Ruben Östlund, dopo aver analizzato il peso della responsabilità individuale in Forza maggiore, dove evidenziava la dicotomia istinto – convenzioni sociali, con The Square alza l’asticella e scende in profondità, non avendo alcun timore di destabilizzare e sfidare il suo spettatore.
Parte da una critica all’arte contemporanea il nuovo lavoro del regista svedese. Un attacco alla mercificazione e alla sostanziale vacuità di alcune opere che acquistano valore solo perché appoggiate dall’intellettuale di turno, pronto a farle entrare nell’empireo artistico con l’utilizzo di un vocabolario tanto forbito quanto vuoto. A questo livello se ne accompagna uno ancora più profondo legato alla concezione della società svedese, nota per il proverbiale approccio politicamente corretto.
Östlund fa emergere invece un ritratto estremamente individualista dell’essere svedesi, contrapponendo alle intenzioni proposte in linea teorica un atteggiamento generale di indifferenza della comunità, in particolare nei confronti delle classi più umili (i mendicanti su tutti). Quello che viene mostrato sullo schermo è l’inizio della fine, una crisi che parte dall’ambito sociale per arrivare alle relazioni interpersonali, sempre più superficiali e piene di nulla.
Per raccontare tutto questo, il regista sceglie una forma molto particolare, lontana da quella più “classica” utilizzata nel suo film precedente. Guardando a visionari quali Leos Carax, Jaco Van Dormael e, ancora prima, Luis Buñuel, Ruben Östlund sceglie la via del grottesco, dell’eccesso e del bizzarro per raccontare attraverso metafore la crisi della (nostra) società.
The Square è un film pieno di scene madre: la performance dell’individuo-bestia alla serata di gala; l’intervista a Christian; il tragicomico amplesso sessuale; la conferenza stampa sui limiti (presunti) della libertà artistica. Il regista svedese non scende a compromessi con il suo pubblico e lo spinge fino ai limiti, portandolo ad amare anche quelle imperfezioni che emergono qui e là nel corso della visione (su tutte la parziale mancanza di giustapposizioni a livello narrativo). Il suo lavoro però è il più delle volte sorprendente, fresco, al di fuori dei binari del già visto.
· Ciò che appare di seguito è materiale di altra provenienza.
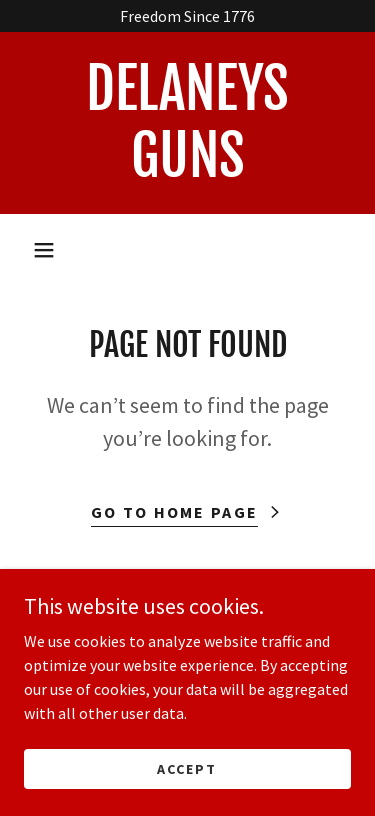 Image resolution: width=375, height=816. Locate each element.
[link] (187, 123)
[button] (44, 250) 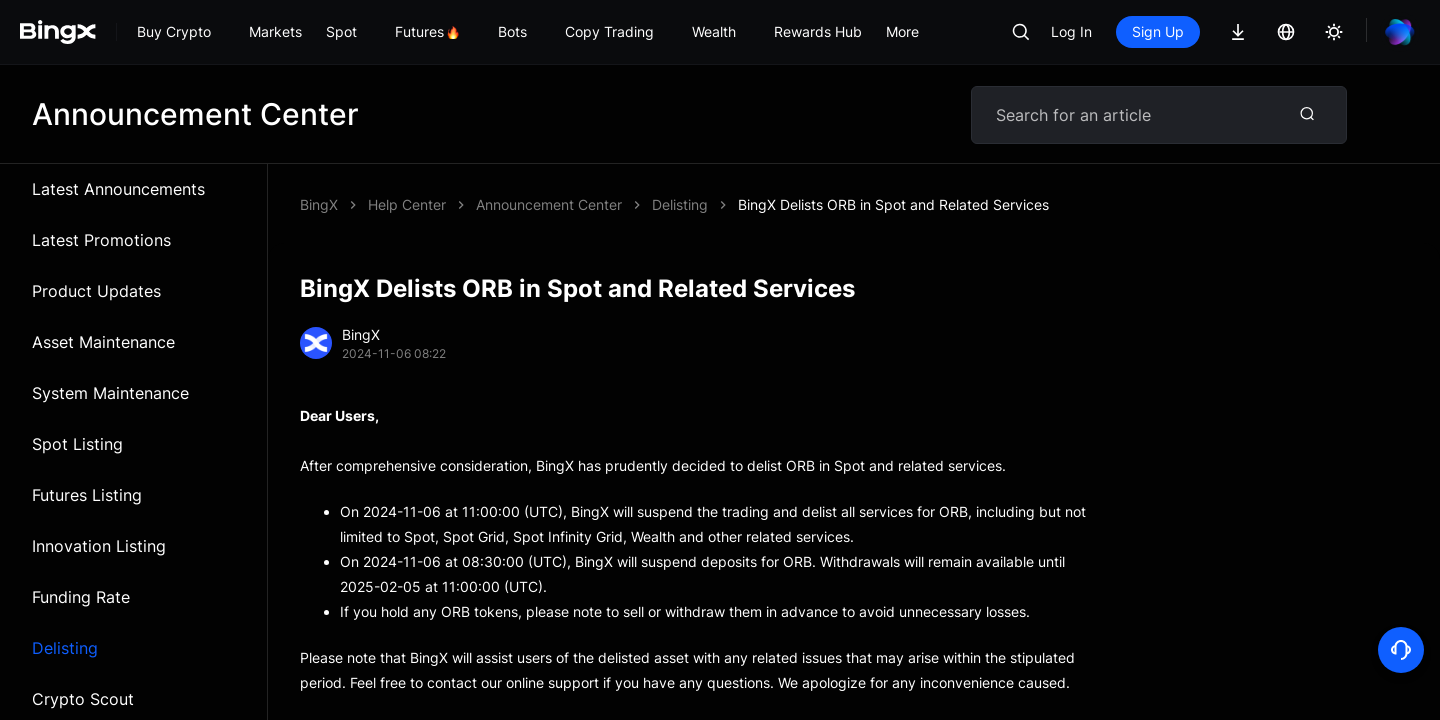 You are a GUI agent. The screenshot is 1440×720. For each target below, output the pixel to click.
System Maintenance (110, 393)
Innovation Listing (99, 546)
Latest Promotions (101, 240)
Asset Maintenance (103, 342)
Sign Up (1158, 31)
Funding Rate (81, 597)
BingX (319, 204)
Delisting (65, 648)
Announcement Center (549, 204)
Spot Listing (77, 444)
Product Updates (96, 291)
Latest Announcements (118, 189)
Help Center (407, 204)
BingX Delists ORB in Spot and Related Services (893, 204)
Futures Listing (87, 495)
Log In (1071, 31) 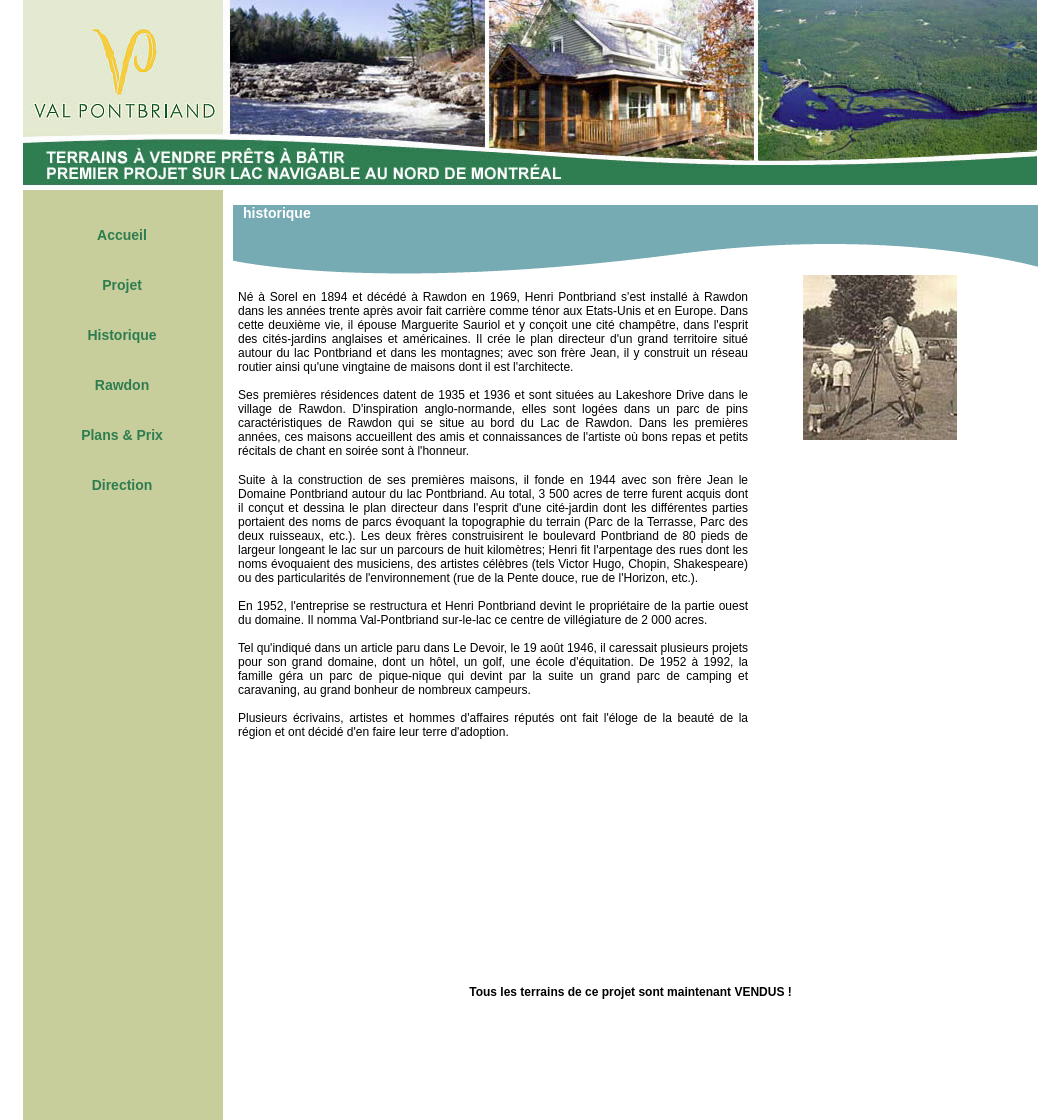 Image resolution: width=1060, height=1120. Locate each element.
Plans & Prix (122, 435)
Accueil (122, 235)
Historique (121, 335)
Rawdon (122, 385)
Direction (122, 485)
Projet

The Square può essere considerato come una performance maxima che ingloba tutte le altre performance minori dissipate all’interno della narrazione. Un’opera che fonde alla perfezione contenuto e forma. Come non parlare, infatti, dell’elegantissima regia di Östlund che, attraverso una ricerca continua dello spazio e della forma geometrica, riesce sempre a inquadrare gli avvenimenti dalla giusta prospettiva. Elementi che fanno di questo film, meritatamente premiato con la Palma d’Oro all’ultimo Festival di Cannes, una delle esperienze cinematografiche più insolite di questo 2017.